Mientras la RAE parece reconocer preñada tanto para animales como para personas (aunque pueda haberse quedado antiguo lo de preñada para mujeres), solo reconoce embarazada para mujeres y no para animales.


----------



## Mathilde56

> Tina Iglesias : <<Es "estar" ya que no es un estado permanente (heureusement!).>>


 
La juventud tampoco no es un estado permanente, sin embargo, "soy" joven. ;o)


----------



## Víctor Pérez

Recuerdo que, de pequeño, a la madre de mi amigo Carlitos la llamaban "la preñada" porque siempre lo estaba: Carlitos tenía 7 hermanos y hermanas mayores que él y 4 más pequeños que él. 
En aquellos tiempos en los que Franco les daba una medalla a las familias de más de 15 hijos, muchas mujeres *eran *preñadas más que lo *estaban*... (en vez de medallitas, más vale que hubiese repartido cajas de preservativos ).


----------



## Tina.Irun

Mathilde56 said:


> Tina Iglesias : <<Es "estar" ya que no es un estado permanente (heureusement!).>>
> 
> La juventud tampoco no es un estado permanente, sin embargo, "soy" joven. ;o)


 
He intentado explicarlo de manera* sencilla* pero, como toda regla, tiene muchos matices que te adjunto. Bon courage!

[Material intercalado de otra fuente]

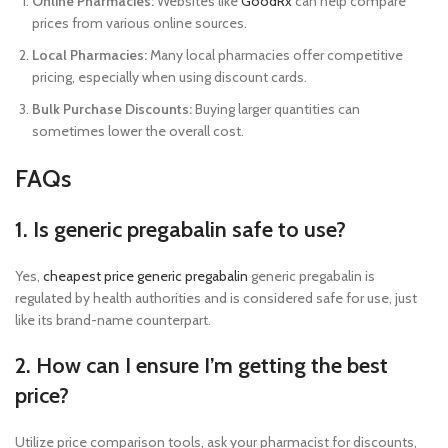
Online Pharmacies:
Websites like
GoodRx
can help compare
prices from various online sources.
Local Pharmacies:
Many local pharmacies offer competitive
pricing, especially when using discount cards.
Bulk Purchase Discounts:
Buying larger quantities can
sometimes lower the overall cost.
FAQs
1. Is generic pregabalin safe to use?
Yes,
cheapest price generic pregabalin
generic pregabalin is
regulated by health authorities and is considered safe for use, just
like its brand-name counterpart.
2. How can I ensure I’m getting the best
price?
Utilize price comparison tools, ask your pharmacist for discounts,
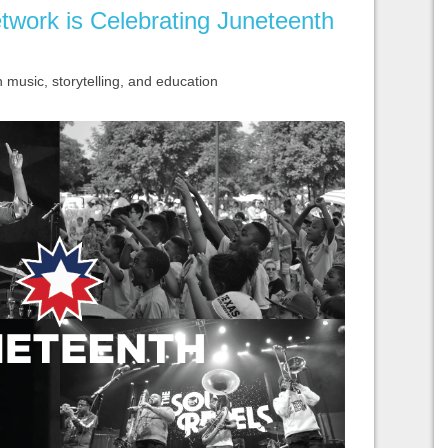
twork is Celebrating Juneteenth
usic, storytelling, and education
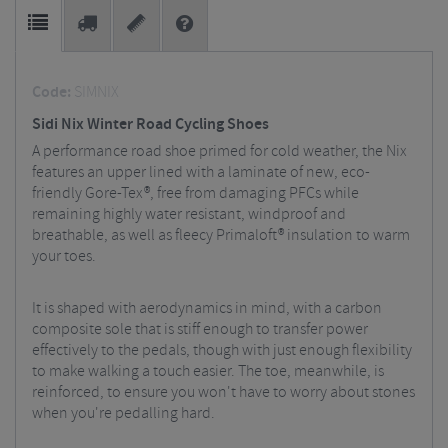
Code:
SIMNIX
Sidi Nix Winter Road Cycling Shoes
A performance road shoe primed for cold weather, the Nix
features an upper lined with a laminate of new, eco-
friendly Gore-Tex®, free from damaging PFCs while
remaining highly water resistant, windproof and
breathable, as well as fleecy Primaloft® insulation to warm
your toes.
It is shaped with aerodynamics in mind, with a carbon
composite sole that is stiff enough to transfer power
effectively to the pedals, though with just enough flexibility
to make walking a touch easier. The toe, meanwhile, is
reinforced, to ensure you won't have to worry about stones
when you're pedalling hard.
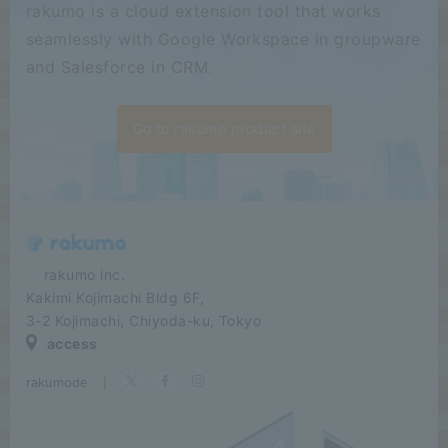
rakumo is a cloud extension tool that works
seamlessly with Google Workspace in groupware
and Salesforce in CRM.
Go to rakumo product site
​ ​​ ​​ ​​ ​rakumo inc.
Kakimi Kojimachi Bldg 6F,
3-2 Kojimachi, Chiyoda-ku, Tokyo
access
rakumode
​ ​
|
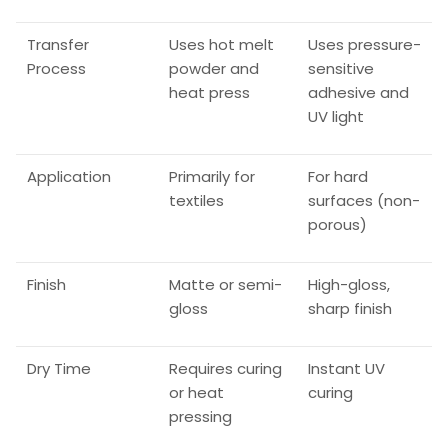
Transfer
Uses hot melt
Uses pressure-
Process
powder and
sensitive
heat press
adhesive and
UV light
Application
Primarily for
For hard
textiles
surfaces (non-
porous)
Finish
Matte or semi-
High-gloss,
gloss
sharp finish
Dry Time
Requires curing
Instant UV
or heat
curing
pressing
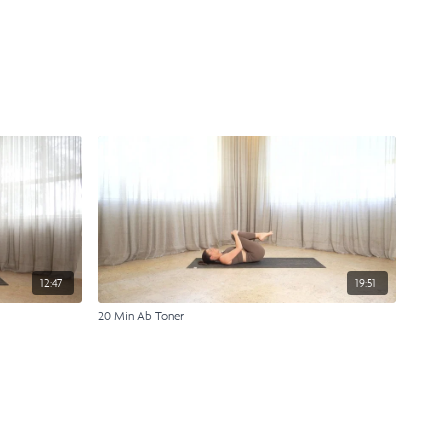
12:47
19:51
20 Min Ab Toner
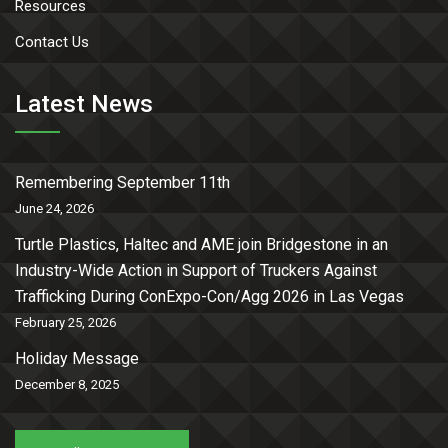
Resources
Contact Us
Latest News
Remembering September 11th
June 24, 2026
Turtle Plastics, Haltec and AME join Bridgestone in an
Industry-Wide Action in Support of Truckers Against
Trafficking During ConExpo-Con/Agg 2026 in Las Vegas
February 25, 2026
Holiday Message
December 8, 2025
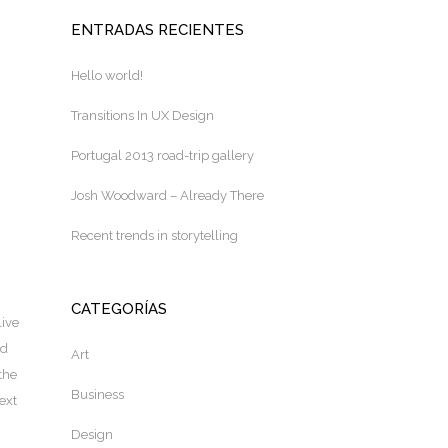
ENTRADAS RECIENTES
Hello world!
Transitions In UX Design
Portugal 2013 road-trip gallery
Josh Woodward – Already There
Recent trends in storytelling
CATEGORÍAS
live
nd
Art
the
Business
ext
Design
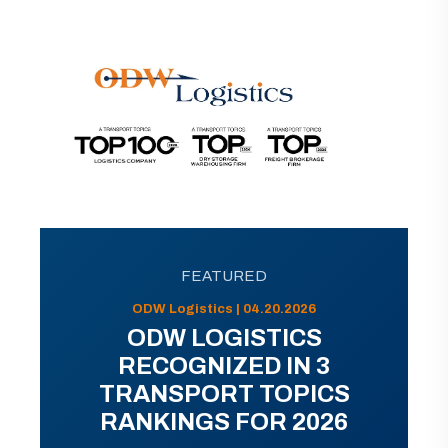
FEATURED
ODW Logistics | 04.20.2026
ODW LOGISTICS
RECOGNIZED IN 3
TRANSPORT TOPICS
RANKINGS FOR 2026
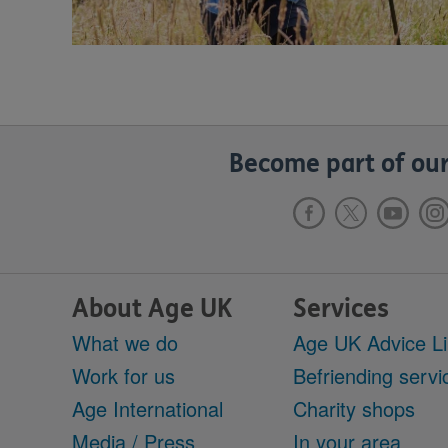
Become part of our
About Age UK
Services
What we do
Age UK Advice L
Work for us
Befriending servi
Age International
Charity shops
Media / Press
In your area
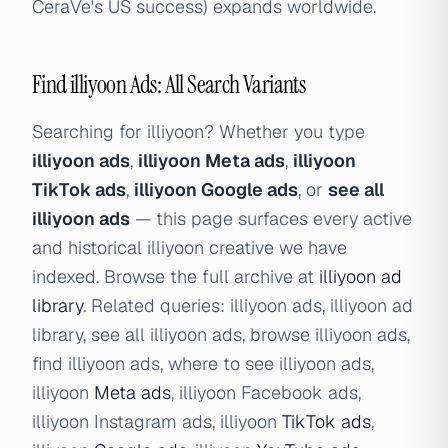
CeraVe's US success) expands worldwide.
Find illiyoon Ads: All Search Variants
Searching for illiyoon? Whether you type
illiyoon ads
,
illiyoon Meta ads
,
illiyoon
TikTok ads
,
illiyoon Google ads
, or
see all
illiyoon ads
— this page surfaces every active
and historical illiyoon creative we have
indexed. Browse the full archive at
illiyoon ad
library
. Related queries: illiyoon ads, illiyoon ad
library, see all illiyoon ads, browse illiyoon ads,
find illiyoon ads, where to see illiyoon ads,
illiyoon
Meta ads
, illiyoon Facebook ads,
illiyoon Instagram ads, illiyoon
TikTok ads
,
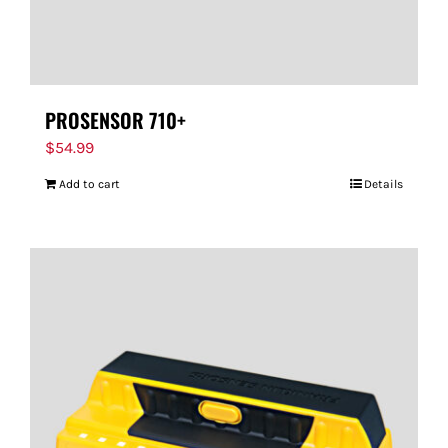
PROSENSOR 710+
$
54.99
Add to cart
Details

http://64.233.183.104/search?q=cach...a/ser-estar.html+ser+estar&hl=es&ct=clnk&cd=4


----------



## Paquita

Mathilde56 said:


> La juventud tampoco no es un estado permanente, sin embargo, "soy" joven. ;o)


 
¡ Tienes razón !
En enlace que te da Tina te da la explicación ...siempre que busques bien ...

La diferencia principal radica en que joven es adjetivo y embarazada participio pasado... 

Lo de "estado" y "permanente" no funciona igual según la naturaleza de las palabras empleadas...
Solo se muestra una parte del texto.